O texto alude à diferença genérica. A diferença é genérica ou específica? Dentro de um género, as diferenças entre as diferentes espécies - exemplo, no género animal - são específicas e não genéricas. Não é clara, pois, a alusão à diferença genérica - existe, de facto uma diferença entre os géneros, mas existem também as diferenças específicas no seio de cada género.
Sobre a definição, essência traduzida no plano verbal, Aristóteles sustenta, acima, que faz parte do próprio tal como o próprio. Há aqui uma certa ambiguidade, uma duplicação de sentidos de próprio: há o próprio substância (exemplo: este vaso de barro), que inclui a forma comum, não própria, que lhe veio de cima, e o próprio acidente (exemplo: este barro), que é a porção de matéria ordenada e individuadora, aquilo que é mesmo singular e único. Não esqueçamos que para Aristóteles, a matéria é o princípio da individualização, a concreção no máximo grau.

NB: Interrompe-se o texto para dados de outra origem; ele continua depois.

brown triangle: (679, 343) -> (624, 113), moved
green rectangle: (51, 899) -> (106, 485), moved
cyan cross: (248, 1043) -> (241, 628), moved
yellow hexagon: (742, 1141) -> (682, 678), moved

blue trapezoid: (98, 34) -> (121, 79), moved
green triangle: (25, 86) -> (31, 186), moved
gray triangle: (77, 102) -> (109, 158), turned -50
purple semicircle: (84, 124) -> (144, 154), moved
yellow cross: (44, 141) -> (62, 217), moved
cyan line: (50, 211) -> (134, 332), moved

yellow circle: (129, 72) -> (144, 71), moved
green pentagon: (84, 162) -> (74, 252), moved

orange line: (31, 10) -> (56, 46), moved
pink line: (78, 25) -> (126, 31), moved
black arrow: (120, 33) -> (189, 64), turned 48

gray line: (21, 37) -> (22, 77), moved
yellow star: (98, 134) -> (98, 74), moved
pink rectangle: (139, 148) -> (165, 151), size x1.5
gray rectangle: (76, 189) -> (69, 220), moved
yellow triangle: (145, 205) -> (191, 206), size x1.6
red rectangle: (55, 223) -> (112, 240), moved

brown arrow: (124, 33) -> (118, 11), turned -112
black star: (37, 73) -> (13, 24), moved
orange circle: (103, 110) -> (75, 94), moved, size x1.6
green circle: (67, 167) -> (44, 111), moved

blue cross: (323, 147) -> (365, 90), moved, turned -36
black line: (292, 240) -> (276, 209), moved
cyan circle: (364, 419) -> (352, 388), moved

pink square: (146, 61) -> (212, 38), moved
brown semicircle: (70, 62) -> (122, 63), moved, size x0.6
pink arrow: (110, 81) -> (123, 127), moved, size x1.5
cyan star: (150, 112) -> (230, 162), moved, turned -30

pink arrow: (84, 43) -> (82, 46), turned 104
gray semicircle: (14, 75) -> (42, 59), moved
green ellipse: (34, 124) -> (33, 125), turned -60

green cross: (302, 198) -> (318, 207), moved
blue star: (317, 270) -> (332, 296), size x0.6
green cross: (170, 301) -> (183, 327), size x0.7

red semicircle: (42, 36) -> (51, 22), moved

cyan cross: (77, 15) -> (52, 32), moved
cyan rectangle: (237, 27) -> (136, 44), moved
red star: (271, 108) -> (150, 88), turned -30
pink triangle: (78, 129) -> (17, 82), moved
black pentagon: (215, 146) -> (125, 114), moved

A relação entre a substância e o acidente desenrola-se no plano ontológico, do que é e do que não é: a substância é, o acidente é e não é. O acidente é algo mas não é intrínseco à substância - referimo-nos ao acidente extrínseco, como por exemplo, a esferográfica (acidente) pousada sobre a substância mesa. Quando se trata do acidente intrínseco à essência (exemplo: o piscar de olhos ou o sorrir de cada ser humano) a descontinuidade mantém-se como característica do acidente: este é descontínuo, ora acontece ora desaparece, e só a sua forma, em conexão necessária com a substância, o classifica como acidente intrìnseco à substância, ao próprio.
A essência é, sempre, captada por abstracção, imprescindível no plano filosófico e científico; a essência existe misturada com a existência, com o existir ou ser puro.
Mas a relação entre o género, a essência-definição e o próprio - este entendido como substância, isto é, um composto de forma e matéria - desenvolve-se primariamente, não no plano ontológico, mas no plano eidológico, que é um plano formal concreto.
Assim, o termo próprio encontra-se na encruzilhada do seu duplo sentido: é o que é (tó on) - sentido ontológico em comparação com o acidente - e é o quê é (tó tí)- sentido eidológico, que lhe é dado pelo facto de ser constituido por uma forma individual participada pela forma-espécie-definição e pelo género.
O aparente paradoxo da concepção aristotélica é o de duas entidades não individuais mas colectivas - a forma comum (definição) ou espécie e a matéria-prima (Hylé) - forjarem entes individuais concretos ao unirem-se, sendo a matéria o princípio da individuação.